A saga dos avá-guarani
-1982 - Estudos realizados por Itaipu mostram que a reserva Jacutinga-Ocoí, com 1.500 hectares, ocupada pelos avá-guarani, seria inundada com a formação do reservatório da usina. No mesmo ano, funcionários do Instituto Nacional de Colonização e Reforma Agrária (Incra) incendeiam as choças (habitações) dos índios para forçá-los a sair da área.
-1983 - Itaipu assenta provisoriamente a tribo em uma gleba de 230 hectares, batizada pelos índios de Ocoí, em São Miguel do Iguaçu (a 45 quilômetros do local original). A área é pequena demais. Muitos índios se tornam bóias-frias; outros morrem ao consumir água contaminada por agrotóxicos.

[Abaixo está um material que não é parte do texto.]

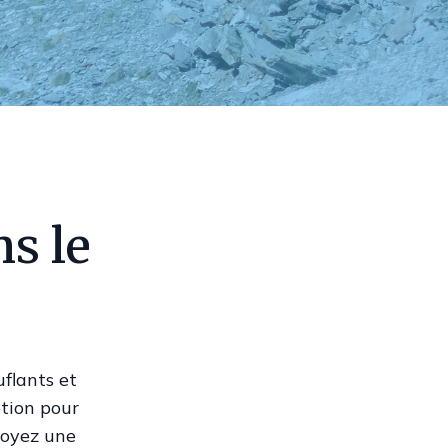
s le
flants et
ption pour
soyez une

-1984 - Começa a preocupação das autoridades com a dissolução cultural dos índios em decorrência dessa situação. Itaipu encomenda estudo para esclarecer a origem étnica da tribo. O antropólogo Edgard de Carvalho constata que os avá-guarani formam um subgrupo dos avá-chiripá.
-Junho de 95 - Cansada de viver espremida, parte da comunidade ocupa o Refúgio Biológico Bela Vista, pertencente à Itaipu. Batizam a área de Paraná-Porã. Como o local é protegido por lei, não podem caçar e nem derrubar árvores.
-Novembro de 96 - Catorze anos após o alagamento da reserva original, Itaipu anuncia a compra de uma fazenda para o reassentamento da tribo.
-18 de abril de 97 - Na véspera do Dia do Índio, os avá-guarani são finalmente transferidos para a reserva definitiva, com 1.744 hectares, entre os municípios de Diamante do Oeste e Ramilândia (a 110 quilômetros de Foz do Iguaçu). A área, conhecida como Fazenda Padroeira, é rebatizada pelos índios de Tekoha-A¤etete (a aldeia verdadeira, em guarani).